How to complete this task: Within the entries below, the lines from the one with "specified by applicable" through the one with "copyright notices." are to be set down exactly, both ends kept.

[Saved entries]
┏━━
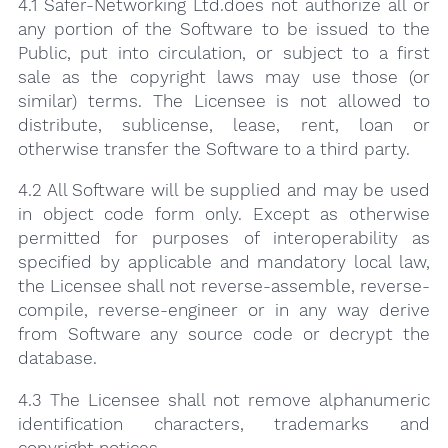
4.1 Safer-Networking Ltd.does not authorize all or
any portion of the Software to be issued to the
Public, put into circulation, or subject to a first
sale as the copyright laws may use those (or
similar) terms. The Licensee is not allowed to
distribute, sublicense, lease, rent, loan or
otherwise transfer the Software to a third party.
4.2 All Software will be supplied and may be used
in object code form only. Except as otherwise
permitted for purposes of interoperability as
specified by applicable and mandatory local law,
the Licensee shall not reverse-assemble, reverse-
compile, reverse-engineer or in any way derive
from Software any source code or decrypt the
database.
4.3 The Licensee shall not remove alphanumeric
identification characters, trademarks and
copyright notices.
┗━━
┏━━
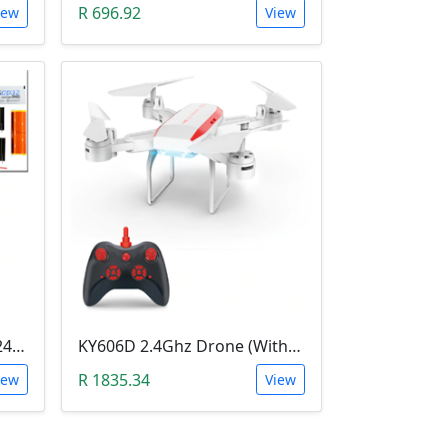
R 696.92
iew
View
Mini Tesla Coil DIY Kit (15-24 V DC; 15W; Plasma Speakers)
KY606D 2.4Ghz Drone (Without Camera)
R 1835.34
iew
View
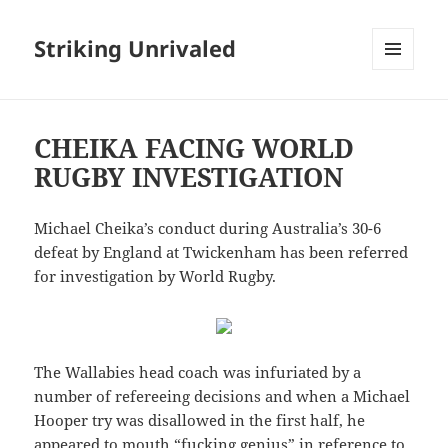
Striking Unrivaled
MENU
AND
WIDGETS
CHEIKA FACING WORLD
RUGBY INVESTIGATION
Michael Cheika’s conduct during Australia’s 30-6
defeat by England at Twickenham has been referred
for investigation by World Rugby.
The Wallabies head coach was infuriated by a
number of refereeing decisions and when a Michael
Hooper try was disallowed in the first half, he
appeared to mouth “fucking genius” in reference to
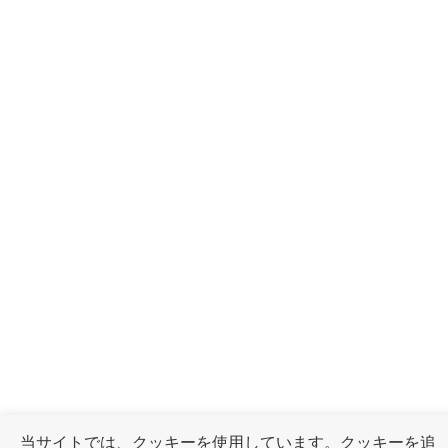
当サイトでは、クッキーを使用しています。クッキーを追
┗━━
┏━━
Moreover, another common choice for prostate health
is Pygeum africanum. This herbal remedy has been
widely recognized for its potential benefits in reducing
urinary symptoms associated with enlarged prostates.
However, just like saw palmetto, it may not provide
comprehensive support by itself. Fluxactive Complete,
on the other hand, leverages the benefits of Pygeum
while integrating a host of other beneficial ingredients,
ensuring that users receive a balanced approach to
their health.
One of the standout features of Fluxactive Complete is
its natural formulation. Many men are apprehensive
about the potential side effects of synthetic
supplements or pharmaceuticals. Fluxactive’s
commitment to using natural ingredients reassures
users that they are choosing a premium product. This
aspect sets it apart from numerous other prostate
┗━━
Exercise solution:
specified by applicable and mandatory local law,
the Licensee shall not reverse-assemble, reverse-
compile, reverse-engineer or in any way derive
from Software any source code or decrypt the
database.
4.3 The Licensee shall not remove alphanumeric
identification characters, trademarks and
copyright notices.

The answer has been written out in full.